Dr. Cuddy: House, I’ve got a DYFS home visit on Friday.
Dr. House: And I’ve got a W-H-O-R-E visit on…
Dr. Cuddy: When's the last time you showered?
Dr. House: Scent of a man. I realize you haven't experienced it sober.
Dr. House: He's had multiple EEGs. All of them cleaner and squeakier than Cuddy's rubber nipples.
(hands Kutner a dirty diaper)
Dr. Cuddy: Take the garbage out on your way out.
Dr. House: If you want a man to take your crap, you have to marry him first.
Dr. Cuddy: Or employ him.
Dr. House: Come on, you're from one of the Twelve Tribes, you must know a ton of lawyers.
Dr. Taub: What type of lawyer do you need? I'll bring it up at the next world domination subcommittee meeting.
Dr. Cuddy: You preach objectivity, but as soon as a patient comes in in pain, all you want to do is look under the hood. You don't care if there's a one-in-three chance you'll kill him.
Dr.
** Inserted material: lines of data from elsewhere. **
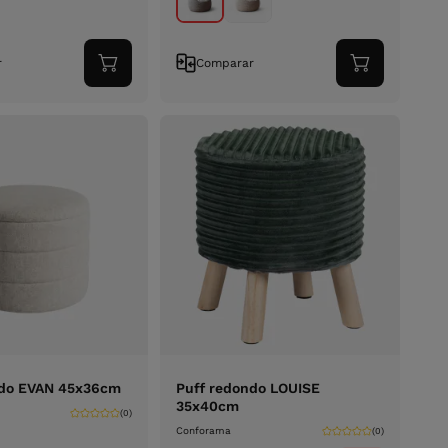
r
Comparar
Adicionar
Adicionar
ao
ao
carrinho
carrinho
ndo EVAN 45x36cm
Puff redondo LOUISE
35x40cm
(0)
Conforama
(0)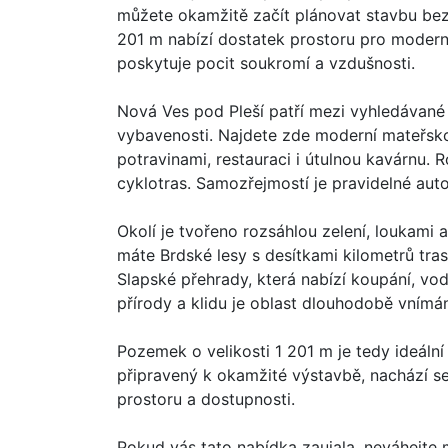
můžete okamžitě začít plánovat stavbu bez 
201 m nabízí dostatek prostoru pro moderní
poskytuje pocit soukromí a vzdušnosti.
Nová Ves pod Pleší patří mezi vyhledávané 
vybavenosti. Najdete zde moderní mateřskou
potravinami, restauraci i útulnou kavárnu. R
cyklotras. Samozřejmostí je pravidelné aut
Okolí je tvořeno rozsáhlou zelení, loukami a 
máte Brdské lesy s desítkami kilometrů tras
Slapské přehrady, která nabízí koupání, vodn
přírody a klidu je oblast dlouhodobě vnímána
Pozemek o velikosti 1 201 m je tedy ideální
připravený k okamžité výstavbě, nachází se 
prostoru a dostupnosti.
Pokud vás tato nabídka zaujala, neváhejt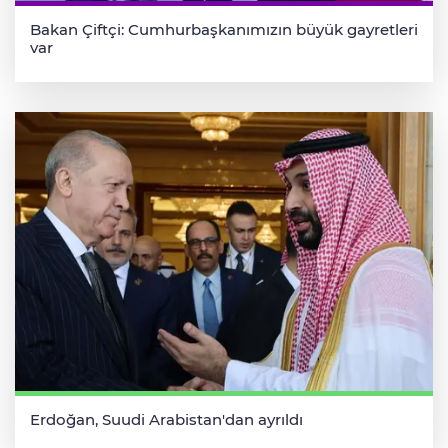
Bakan Çiftçi: Cumhurbaşkanımızın büyük gayretleri
var
Erdoğan, Suudi Arabistan'dan ayrıldı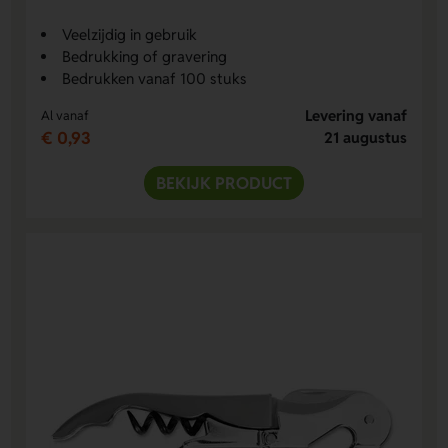
Veelzijdig in gebruik
Bedrukking of gravering
Bedrukken vanaf 100 stuks
Levering vanaf
Al vanaf
€ 0,93
21 augustus
BEKIJK PRODUCT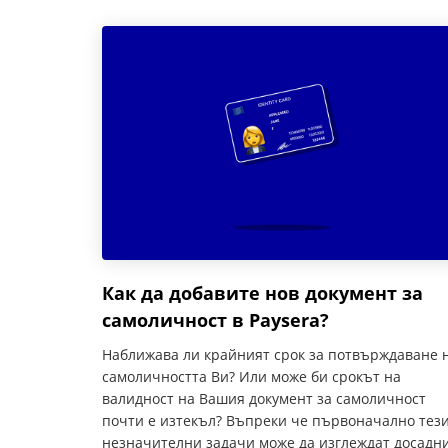
Как да добавите нов документ за
самоличност в Paysera?
Наближава ли крайният срок за потвърждаване 
самоличността Ви? Или може би срокът на
валидност на Вашия документ за самоличност
почти е изтекъл? Въпреки че първоначално тез
незначителни задачи може да изглеждат досадни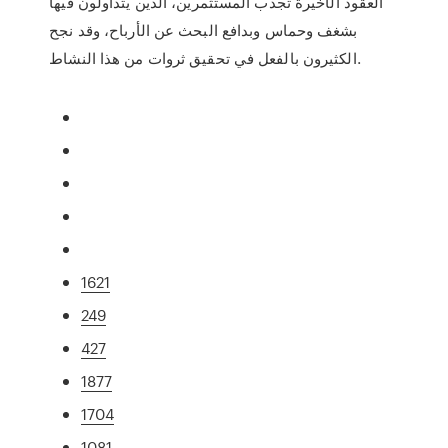
العقود الأخيرة تجذب المستثمرين، الذين يتداولون فيها
بشغف وحماس وبدافع البحث عن الأرباح، وقد نجح
الكثيرون بالفعل في تحقيق ثروات من هذا النشاط.
1621
249
427
1877
1704
1081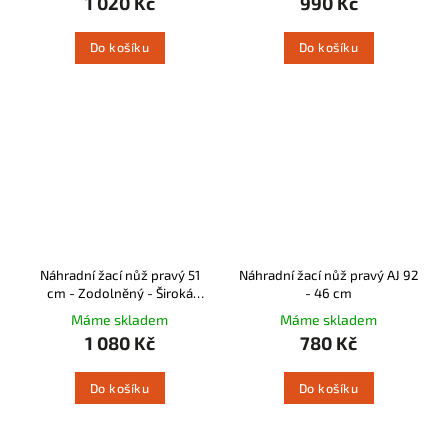
1 020 Kč
990 Kč
Do košíku
Do košíku
Náhradní žací nůž pravý 51
Náhradní žací nůž pravý AJ 92
cm - Zodolněný - Široká
- 46 cm
lopatka
Máme skladem
Máme skladem
1 080 Kč
780 Kč
Do košíku
Do košíku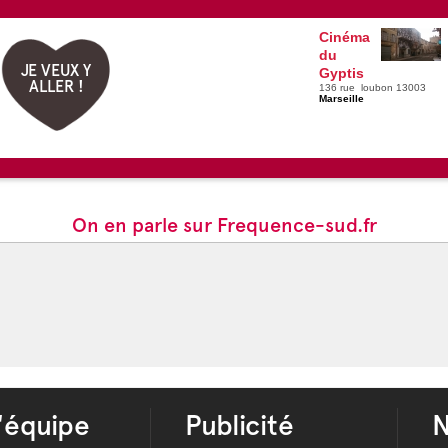
Cinéma
du
JE VEUX Y
Gyptis
ALLER !
136 rue loubon 13003
Marseille
On en parle sur Frequence-sud.fr
'équipe
Publicité
N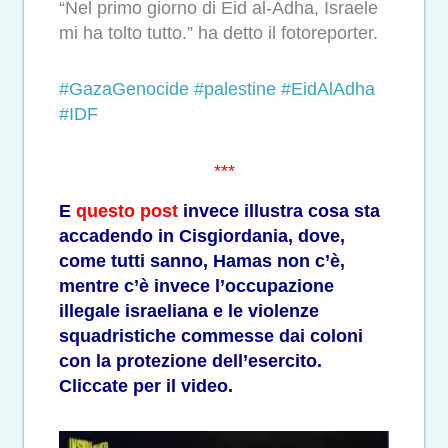
“Nel primo giorno di Eid al-Adha, Israele
mi ha tolto tutto.” ha detto il fotoreporter.
#GazaGenocide
#palestine
#EidAlAdha
#IDF
***
E
questo post
invece illustra cosa sta
accadendo in Cisgiordania, dove,
come tutti sanno, Hamas non c’è,
mentre c’è invece l’occupazione
illegale israeliana e le violenze
squadristiche commesse dai coloni
con la protezione dell’esercito.
Cliccate per il video.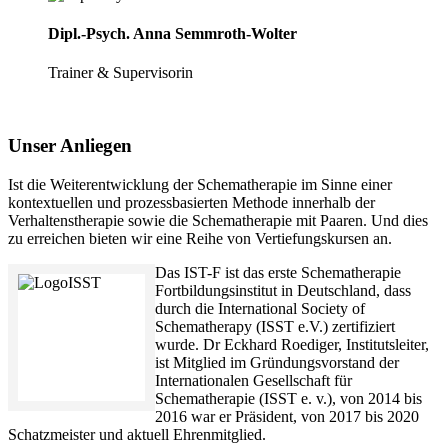
Dipl.-Psych. Anna Semmroth-Wolter
Trainer & Supervisorin
Unser Anliegen
Ist die Weiterentwicklung der Schematherapie im Sinne einer
kontextuellen und prozessbasierten Methode innerhalb der
Verhaltenstherapie sowie die Schematherapie mit Paaren. Und dies
zu erreichen bieten wir eine Reihe von Vertiefungskursen an.
Das IST-F ist das erste Schematherapie
Fortbildungsinstitut in Deutschland, dass
durch die International Society of
Schematherapy (ISST e.V.) zertifiziert
wurde. Dr Eckhard Roediger, Institutsleiter,
ist Mitglied im Gründungsvorstand der
Internationalen Gesellschaft für
Schematherapie (ISST e. v.), von 2014 bis
2016 war er Präsident, von 2017 bis 2020
Schatzmeister und aktuell Ehrenmitglied.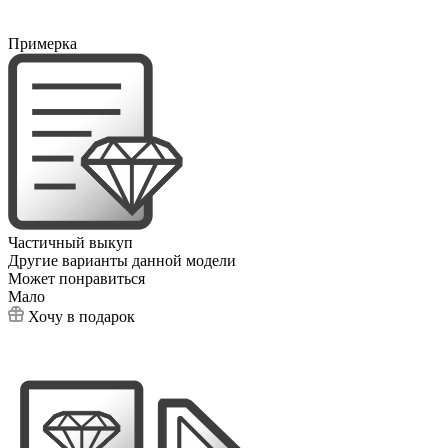
Примерка
Частичный выкуп
Другие варианты данной модели
Может понравиться
Мало
Хочу в подарок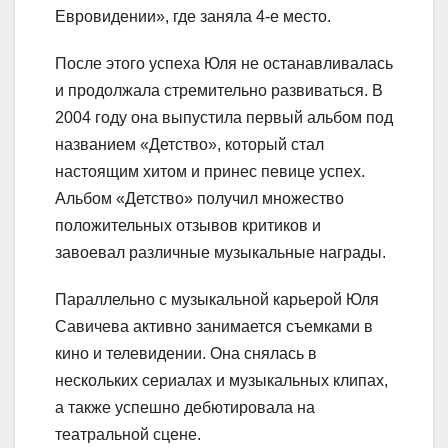
Евровидении», где заняла 4-е место.
После этого успеха Юля не останавливалась
и продолжала стремительно развиваться. В
2004 году она выпустила первый альбом под
названием «Детство», который стал
настоящим хитом и принес певице успех.
Альбом «Детство» получил множество
положительных отзывов критиков и
завоевал различные музыкальные награды.
Параллельно с музыкальной карьерой Юля
Савичева активно занимается съемками в
кино и телевидении. Она снялась в
нескольких сериалах и музыкальных клипах,
а также успешно дебютировала на
театральной сцене.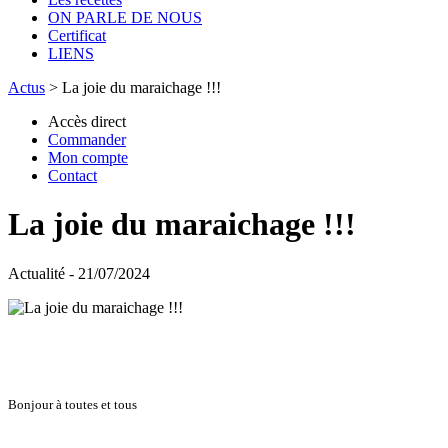
ON PARLE DE NOUS
Certificat
LIENS
Actus
>
La joie du maraichage !!!
Accès direct
Commander
Mon compte
Contact
La joie du maraichage !!!
Actualité - 21/07/2024
Bonjour à toutes et tous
House: If I don't diagnose him, there's a one-in-one chance he'll kill himself.
Jeff: You don't have a family, do you?
Dr. House: Left them all back on Krypton.
Chris Carrick: Which one of you is House?
Dr. House: The big black guy.
Dr. Taub: Assuming you're right.
Dr. House: Yes. I find it confusing to assume otherwise.
Dr. Wilson: Why do women always do that?
Dr. Cuddy: Fail?
Dr. Wilson: Create ridiculous standards that no human could meet, with your careers, with your kids. You got to be more like us men.
Dr. Cuddy: Be lazy? Blame others?
Fernando: Are you happy?
Dr. House: No, but I'm right.
Dr. House: Testicles. What do they make you think of?
Dr. Taub: STDs, testerone issues, that summer on Fire Island.